◆ Task item: For each line below that holds the word "SUNDAY", make a copy.

◆ Available records:
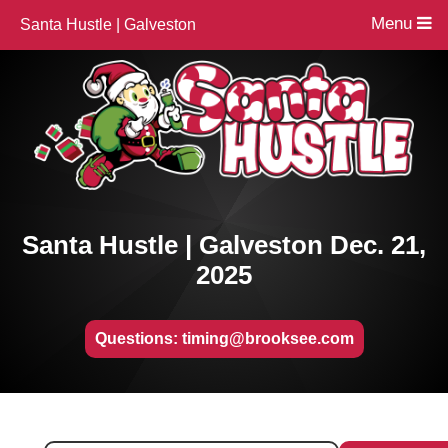
Menu
Santa Hustle | Galveston
Santa Hustle | Galveston Dec. 21,
2025
Questions: timing@brooksee.com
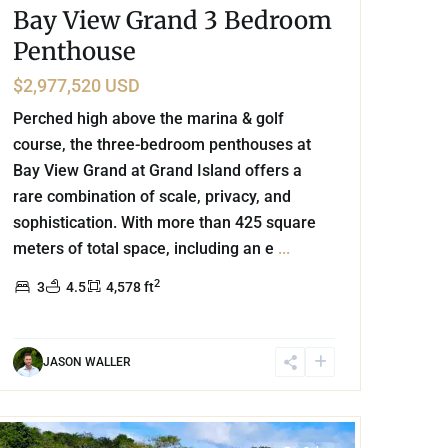
Bay View Grand 3 Bedroom
Penthouse
$2,977,520 USD
Perched high above the marina & golf
course, the three-bedroom penthouses at
Bay View Grand at Grand Island offers a
rare combination of scale, privacy, and
sophistication. With more than 425 square
meters of total space, including an e
...
2
3
4.5
4,578 ft
JASON WALLER
Lake Front
,
Bacalar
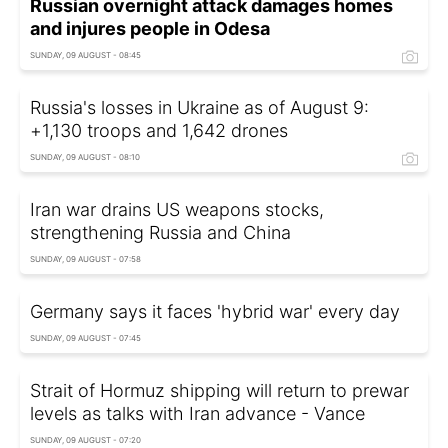
Russian overnight attack damages homes
and injures people in Odesa
SUNDAY, 09 AUGUST - 08:45
Russia's losses in Ukraine as of August 9:
+1,130 troops and 1,642 drones
SUNDAY, 09 AUGUST - 08:10
Iran war drains US weapons stocks,
strengthening Russia and China
SUNDAY, 09 AUGUST - 07:58
Germany says it faces 'hybrid war' every day
SUNDAY, 09 AUGUST - 07:45
Strait of Hormuz shipping will return to prewar
levels as talks with Iran advance - Vance
SUNDAY, 09 AUGUST - 07:20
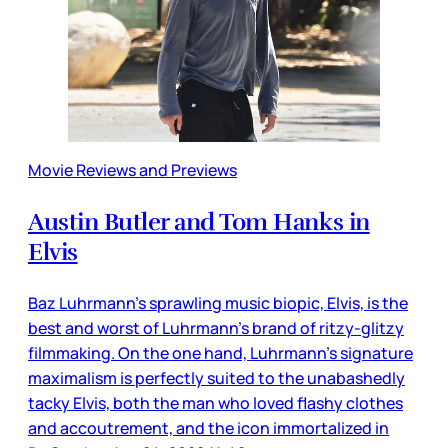
Movie Reviews and Previews
Austin Butler and Tom Hanks in
Elvis
Baz Luhrmann’s sprawling music biopic, Elvis, is the
best and worst of Luhrmann’s brand of ritzy-glitzy
filmmaking. On the one hand, Luhrmann’s signature
maximalism is perfectly suited to the unabashedly
tacky Elvis, both the man who loved flashy clothes
and accoutrement, and the icon immortalized in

◆ Written reply:
SUNDAY, 09 AUGUST - 08:45
SUNDAY, 09 AUGUST - 08:10
SUNDAY, 09 AUGUST - 07:58
SUNDAY, 09 AUGUST - 07:45
SUNDAY, 09 AUGUST - 07:20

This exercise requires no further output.